Consider the following (reduced for bravity) model:
class Experiment(models.Model):
"""
"""
interpretations = models.ManyToManyField(to="studies.Theory",
related_name="experiments_interpretations",
limit_choices_to=Q(parent__isnull=False),
through="studies.Interpretation")
paradigms = models.ManyToManyField(to="studies.Paradigm", related_name="experiments",
limit_choices_to=Q(parent__isnull=False)) # validator at least one
class Theory(models.Model):
class Meta:
verbose_name_plural = "theories"
name = models.CharField(null=False, blank=False, max_length=100)
parent = models.ForeignKey(null=True, blank=True, to="studies.Theory", on_delete=CASCADE, related_name="children")

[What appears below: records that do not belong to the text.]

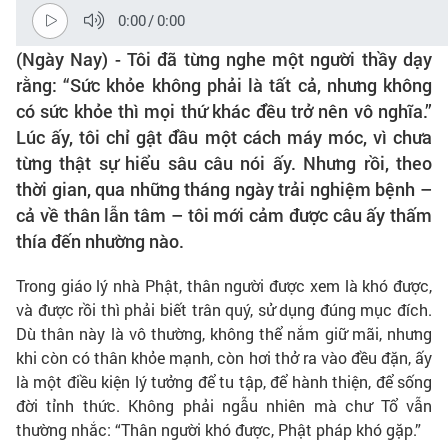
0:00
/
0:00
(Ngày Nay) - Tôi đã từng nghe một người thầy dạy
rằng: “Sức khỏe không phải là tất cả, nhưng không
có sức khỏe thì mọi thứ khác đều trở nên vô nghĩa.”
Lúc ấy, tôi chỉ gật đầu một cách máy móc, vì chưa
từng thật sự hiểu sâu câu nói ấy. Nhưng rồi, theo
thời gian, qua những tháng ngày trải nghiệm bệnh –
cả về thân lẫn tâm – tôi mới cảm được câu ấy thấm
thía đến nhường nào.
Trong giáo lý nhà Phật, thân người được xem là khó được,
và được rồi thì phải biết trân quý, sử dụng đúng mục đích.
Dù thân này là vô thường, không thể nắm giữ mãi, nhưng
khi còn có thân khỏe mạnh, còn hơi thở ra vào đều đặn, ấy
là một điều kiện lý tưởng để tu tập, để hành thiện, để sống
đời tỉnh thức. Không phải ngẫu nhiên mà chư Tổ vẫn
thường nhắc: “Thân người khó được, Phật pháp khó gặp.”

class Paradigm(models.Model):
parent = models.ForeignKey(null=True,
blank=True,
related_name="child_paradigm", to="studies.Paradigm",
on_delete=SET_NULL)
name = models.CharField(null=False, blank=False, max_length=100)
Note the many to many from experiment to theory through interpretation.
I need to filter experiments via the interpretation type and then for each theory, attach a list experiments broken by paradigm. and I try to achieve this via django orm with PostgreSQL (with an arraysubquery for the list . while with other cases I've managed, in this specific case I just can't nail it. because for some reason once I add the annotation , the queryset, adds more items :( (instead of 7 expected in my test, it's 10)
the following code
base_subquery = Paradigm.objects.filter(experiments__in=OuterRef("children__experiments")) \
.filter(experiments__in=interpretations_experiments) \
.values("name") \
.annotate(series_name=F("name"))
subquery = base_subquery \
.annotate(experiment_count=Count("experiments")) \
.order_by() \
.annotate(data=JSONObject(key=F("series_name"), value=F("experiment_count"))) \
.values_list("data")
interpretations_experiments = Interpretation.objects.filter(type=self.interpretation).filter(
experiment__in=self.experiments).values("experiment")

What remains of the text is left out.